Was watching TV with the kiddies and a comercial came on TV. Turbo Snake. Never call a plumnber again for a simple hair call at the bathroom sink. That thing looked silly:blink:...


----------



## GREENPLUM (Jul 27, 2008)

It wont sell, Billy Mays is Dead RIP


----------



## Redwood (Sep 8, 2008)

Billy Mays may be dead but Sully is on the point! :laughing:
At least post a link for the pos...
So we know what the hell you're talking about!

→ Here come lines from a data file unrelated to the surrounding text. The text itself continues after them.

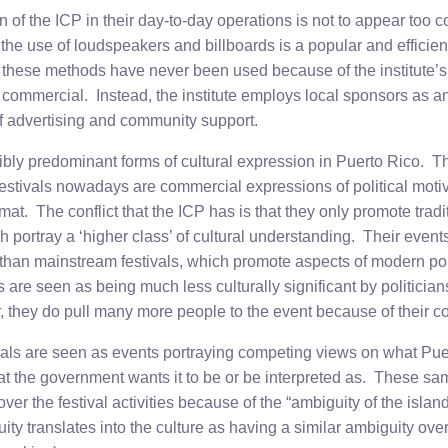
 of the ICP in their day-to-day operations is not to appear too 
the use of loudspeakers and billboards is a popular and efficien
 these methods have never been used because of the institute’s f
commercial. Instead, the institute employs local sponsors as an 
f advertising and community support.
dibly predominant forms of cultural expression in Puerto Rico. T
estivals nowadays are commercial expressions of political mot
rmat. The conflict that the ICP has is that they only promote trad
h portray a ‘higher class’ of cultural understanding. Their event
than mainstream festivals, which promote aspects of modern po
 are seen as being much less culturally significant by politicians
, they do pull many more people to the event because of their c
vals are seen as events portraying competing views on what Puer
hat the government wants it to be or be interpreted as. These 
over the festival activities because of the “ambiguity of the island
uity translates into the culture as having a similar ambiguity over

http://www.turbosnake.com/Default.asp?tcode=pi8&tag=google&gclid=CP779urm-ZsCFSIuagodQw7b_Q&bhcp=1


----------



## hepco (Jul 29, 2008)

"But wait! Call now and well double the offer"

Hey make a commercial model and i want one.


----------



## bestval1 (Apr 6, 2009)

I love them, when the HO can not succeed and calls you, take it from him( and use ur imagination from here):whistling2::whistling2:


----------



## Phat Cat (Apr 1, 2009)

A Zip-It strip from Lowes does the same thing and it costs less than $2.00.

And it does work. :yes:


----------



## Pipedoc (Jun 14, 2009)

Oh ya! I don't know about you but I am gonna order 10 of them just for the peel and stick strips!!!!!:laughing::laughing::laughing:


----------



## SewerRatz (Apr 25, 2009)

I just seen these at the Ace hardware the other day. They call them Dragon snake but the exact same thing. Selling them for a buck fifty each.


----------



## UnclogNH (Mar 28, 2009)

I'll just find those kinked up and tossed in the same corner as the $10.00 hand cranks. Along with the 2-4 bottles of draino. :laughing:


----------



## breid1903 (Feb 8, 2009)

*great for business*

when they try this and it doesn't work. then they try to ruin their drains with weird chemicals. plus eat the finish off tubs, lavs and kitchen sinks. then and only then they call me. my customers plug the line before they call me. breid..........


----------



## ROCKSTARPLUMBER (Dec 14, 2008)

Just saw the ad for that garbage. What a joke.


----------



## highpoint (Mar 3, 2009)

i love any POS contraption for a DIY.


----------